Defense

Benghazi panel challenges State after releasing 60 Blumenthal emails

The House Select Committee on Benghazi on Monday released roughly 60 emails that former Hillary Clinton adviser Sidney Blumenthal sent to the secretary of State during her tenure.

Chairman Trey Gowdy (R-S.C.) challenged the State Department to say whether or not it already possessed the messages from Blumenthal, which were sent to Clinton’s personal email server while she served as the nation’s top diplomat.

{mosads}”These emails should have been part of the public record when Secretary Clinton left office and at a bare minimum included when the State Department released Clinton’s self-selected records on Libya. For that reason, the committee has made the decision to release the latest set of Clinton’s public records unearthed by the committee,” he said in a statement.

Gowdy gave the department until the end of the day on Monday to determine whether it has copies of the 60 emails.

State said it is working “right now to determine” if any of Blumenthal’s memos match the nearly 300 emails from Clinton’s private email server that it made public last month, spokesman John Kirby said Monday during a press briefing.

That initial batch showed Clinton received about 25 memos from Blumenthal regarding Libya while she was secretary of State.

Kirby said he didn’t have a complete inventory available but that a “cursory look” indicates “there is some overlap” between the two caches of documents.

He brushed off questions about whether the select committee was “moving the goal posts” of its investigation, but said that if the “task lists grows bigger” it will take longer for the department to respond to the panel’s document requests.

Clinton, who is now running for president, has said that she turned over all work-related emails to State before erasing the remaining personal messages from her server.

In releasing the emails, Gowdy rejected a request from the panel’s Democrats and Blumenthal’s attorney to release a transcript of the nearly nine-hour long deposition that Blumenthal gave the select committee last week.

“Releasing transcripts can impact the recollections of other witnesses, jeopardize the efficacy of the investigation, alert witnesses to lines of inquiry best not made public, and publicize personal information,” Gowdy, a former federal prosecutor, wrote in a letter to Rep. Elijah Cummings (Md.), the panel’s top Democrat.

Gowdy said he would call a nonbusiness meeting of the select committee to discuss why Blumenthal’s transcript “should be treated differently from all others previously interviewed and all others to come.”

In a statement, Cummings slammed Gowdy for releasing the emails but not the deposition.

“Before today, Chairman Gowdy had not officially released a single email from a single witness in this entire investigation, which has lasted more than a year. Now, he has apparently decided that this one witness is so critical that his emails — and his alone — must be released,” he said.

Gowdy, however, “refuses to release Mr. Blumenthal’s deposition transcript, which includes his responses to hundreds of questions posed by Republicans about these very same emails and puts them in proper context.”

“By the Chairman’s own admission, these emails have absolutely nothing to do with the attacks in Benghazi, and their selective release demonstrates the Select Committee’s singular focus on attacking Hillary Clinton and her bid for president,” according to Cummings.
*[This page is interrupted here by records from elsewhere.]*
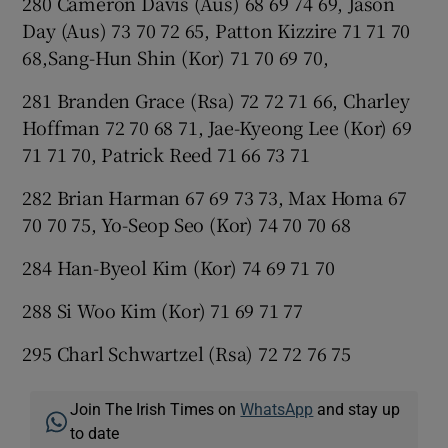
280 Cameron Davis (Aus) 68 69 74 69, Jason
Day (Aus) 73 70 72 65, Patton Kizzire 71 71 70
68,Sang-Hun Shin (Kor) 71 70 69 70,
281 Branden Grace (Rsa) 72 72 71 66, Charley
Hoffman 72 70 68 71, Jae-Kyeong Lee (Kor) 69
71 71 70, Patrick Reed 71 66 73 71
282 Brian Harman 67 69 73 73, Max Homa 67
70 70 75, Yo-Seop Seo (Kor) 74 70 70 68
284 Han-Byeol Kim (Kor) 74 69 71 70
288 Si Woo Kim (Kor) 71 69 71 77
295 Charl Schwartzel (Rsa) 72 72 76 75
Join The Irish Times on
WhatsApp
and stay up
to date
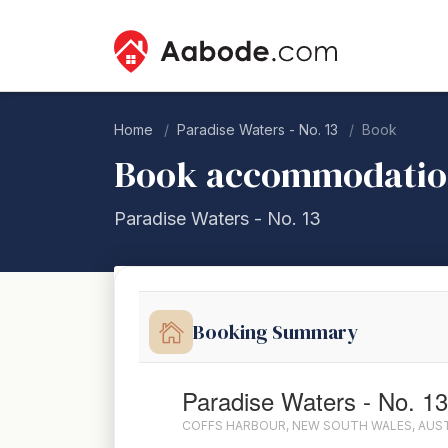
Home
Paradise Waters - No. 13
Book
Book accommodati
Paradise Waters - No. 13
Booking Summary
Paradise Waters - No. 13
COFFS HARBOUR, NEW SOUTH WALES, AUS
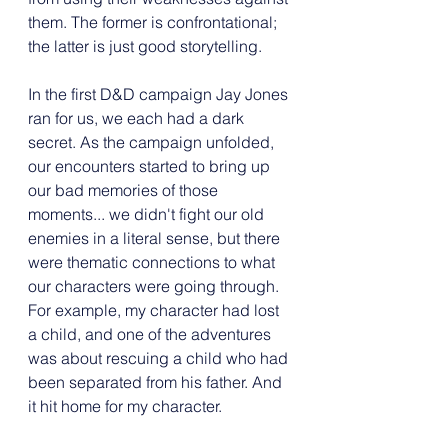
them. The former is confrontational; 
the latter is just good storytelling.
In the first D&D campaign Jay Jones 
ran for us, we each had a dark 
secret. As the campaign unfolded, 
our encounters started to bring up 
our bad memories of those 
moments... we didn't fight our old 
enemies in a literal sense, but there 
were thematic connections to what 
our characters were going through. 
For example, my character had lost 
a child, and one of the adventures 
was about rescuing a child who had 
been separated from his father. And 
it hit home for my character.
Blumenthal’s attorney, former U.S. deputy attorney general James Cole, said that given the “unprecedented nature” of Monday’s document release “it’s imperative” the panel also make last week’s deposition public.

“Only by releasing the transcript can the Committee provide context to the emails and clarify the misconceptions and mischaracterizations that have been allowed to permeate the record,” Cole wrote Monday in a letter to Gowdy.
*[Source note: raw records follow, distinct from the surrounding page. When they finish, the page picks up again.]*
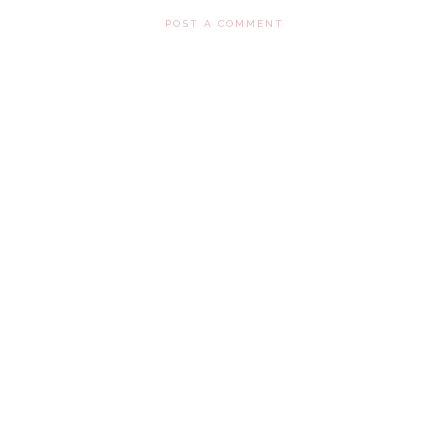
POST A COMMENT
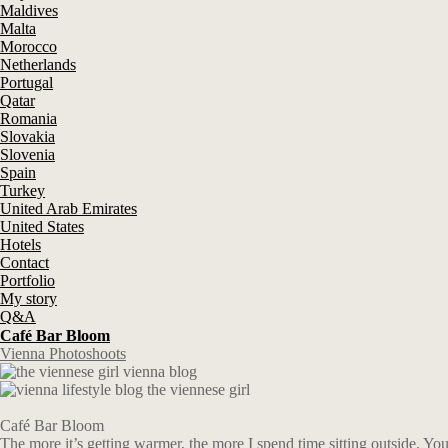
Maldives
Malta
Morocco
Netherlands
Portugal
Qatar
Romania
Slovakia
Slovenia
Spain
Turkey
United Arab Emirates
United States
Hotels
Contact
Portfolio
My story
Q&A
Café Bar Bloom
Vienna Photoshoots
Café Bar Bloom
The more it’s getting warmer, the more I spend time sitting outside. Y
Blumenthal turned the email messages over to the select committee on June 12.

Last month, the State Department released nearly 300 emails from Clinton’s private email server that showed she received about 25 memos from Blumenthal regarding Libya while she was secretary.

During his marathon deposition last week, Blumenthal revealed he did not actually write or vet any of the messages he sent to Clinton. The memos were authored by Tyler Drumheller, a former CIA official who was on the ground in Libya.
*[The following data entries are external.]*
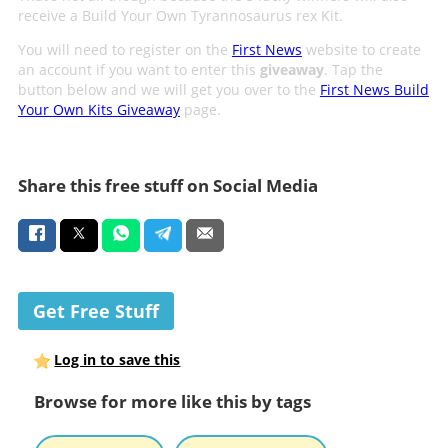
receive a Build Your Own Tyrannosaurus rex Kit.
You will need to register on the
First News
website to create
an account if you want to enter this
giveaway
. Tap the
button below and we will get you over to the
First News Build
Your Own Kits Giveaway
page.
Share this free stuff on Social Media
Get Free Stuff
Log in to save this
Browse for more like this by tags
The nearly 180 pages of emails released Monday stretch from February 2011 to December 2012. They cite intelligence from a number of sources, including sources inside the Libyan transitional government, about security conditions on the ground during and after the country’s civil war.

The memos also include a number of press clippings written about the conflict.

The batch of emails include one message, previously released, that blamed the 2012 Benghazi attack that killed four Americans on a “sacrilegious” Internet video depicting the Prophet Mohammad.

Blumenthal sent another memo the next day citing “sensitive sources” that believed the attack was an act of terrorism.

Speaking to reporters last week, Cummings said the messages handed over by Blumenthal contained “no smoking gun.”

Gowdy himself also hinted that the messages did not shed any new light on the deadly assault, describing them as “eerily similar” to emails the select committee had previously received.

—This story was first posted at 12:30 p.m. and has been updated.